A Universidade Federal do Paraná (UFPR) espera chegar aos 100 anos mais próxima do público que habita o Centro de Curitba. Há alguns anos teve início o esvaziamento acadêmico nesta região. Os cursos que antes existiam no prédio central da universidade, na Praça Santos Andrade, foram transferidos para outros campi em bairros mais afastados. Com isso, perdeu-se parte da convivência dos moradores com a intelectualidade universitária.
Para reverter essa situação, foi criado o ''Projeto Campus Central: Uma Idéia Para Curitiba'', idealizado pelo professor Emmanuel Appel, do Departamento de Filosofia da UFPR. Ele pretende criar um ''quadrilátero cultural'' na área que vai do prédio histórico da universidade, na Praça Santos Andrade, até a Praça do Expedicionário (onde estão o Instituto Goethe e a Cultura Inglesa) e do Colégio Estadual do Paraná até a Igreja da Guadalupe.
Nesse espaço, já existem várias instituições históricas e culturais, como Teatro Guaíra, Cine Luz, Teatro da Caixa, Museu do Expedicionário, Sesc, Instituto Goethe, Interamericano, Cultura Inglesa, além de livrarias, sebos, cafés e outros estabelecimentos que têm potencial para tornarem-se espaços para discussão e difusão cultural. ''Nossa menina dos olhos atualmente é o antigo prédio dos Correios, já foram feitas reuniões para ver como podemos aroveitar seus 4 mil metros quadrados que hoje estão desocupados'', conta Emmanuel.

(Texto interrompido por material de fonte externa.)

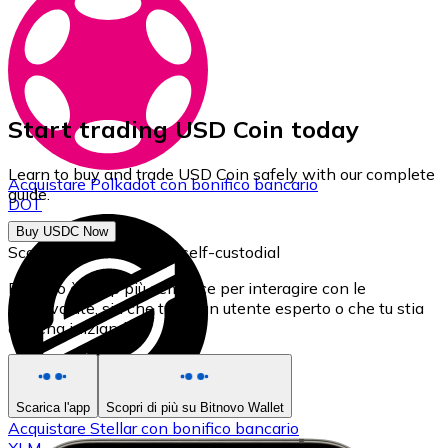
Start trading USD Coin today
Learn to buy and trade USD Coin safely with our complete
Acquistare
Polkadot
con bonifico bancario
guide.
DOT
Buy USDC Now
Scarica il nostro Wallet self-custodial
Bitnovo è l'app più semplice per interagire con le
criptovalute, sia che tu sia un utente esperto o che tu stia
appena iniziando.
Scarica l'app
Scopri di più su Bitnovo Wallet
Acquistare
Stellar
con bonifico bancario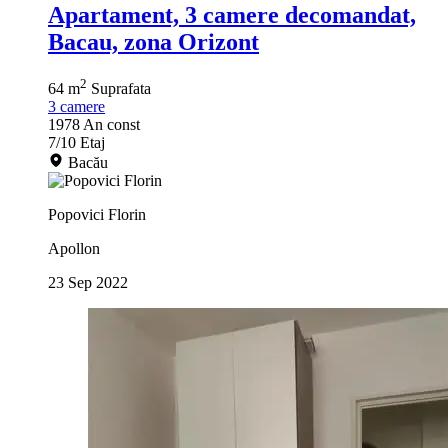
Apartament, 3 camere decomandat,
Bacau, zona Orizont
2
64 m
Suprafata
3
camere
1978
An const
7/10
Etaj
Bacău
Popovici Florin
Apollon
23 Sep 2022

A intenção do projeto é multiplicar os espaços públicos onde os universitários possam exercer seu papel crítico. Segundo Emmanuel, é preciso haver a reinserção acadêmica e cultural da universidade junto ao público que reside no centro da cidade. ''A presença da UFPR não é sentida pelos curitibanos à altura do seu capital simbólico'', aponta.
A iniciativa é apoiada pela Reitoria e pela Fundação da Universidade Federal do Paraná (Funpar). Atualmente a idéia está em fase de articulação. Segundo Paulo Bracarense, diretor superintendente da Funpar. ''A universidade não pode fazer tudo sozinha, por isso utiliza sua expertise profissional para buscar parceiros capazes de capitalizar o projeto''.
De acordo com o professor Emmanuel, até o momento várias entidades já foram sensibilizadas, como a Fiep, ACP (através do projeto Centro Vivo), Sesc, Caixa Econômica, Unibanco, Banco do Brasil, Teatro Guaíra e o Instituto de Pesquisa e Planejamento Urbano de Curitiba (Ippuc).
Os entusiastas da idéia esperam que em um futuro próximo sejam criados mecanismos fiscais, como a redução - ou isenção - de tributos municipais para atrair livrarias, sebos e outros segmentos de interesse para o quadrilátero cultural.
Até o momento, no entanto, não há previsão de quando nem como se operarão essas transformações. ''Ainda é uma carta de intenções, não há coisas práticas e imediatas'', conta Emmanuel. No dia 20 de agosto deste ano será feita uma grande apresentação do projeto para cerca de 420 entidades que ocupam a área. Até lá, é apenas uma ''idéia para Curitiba''.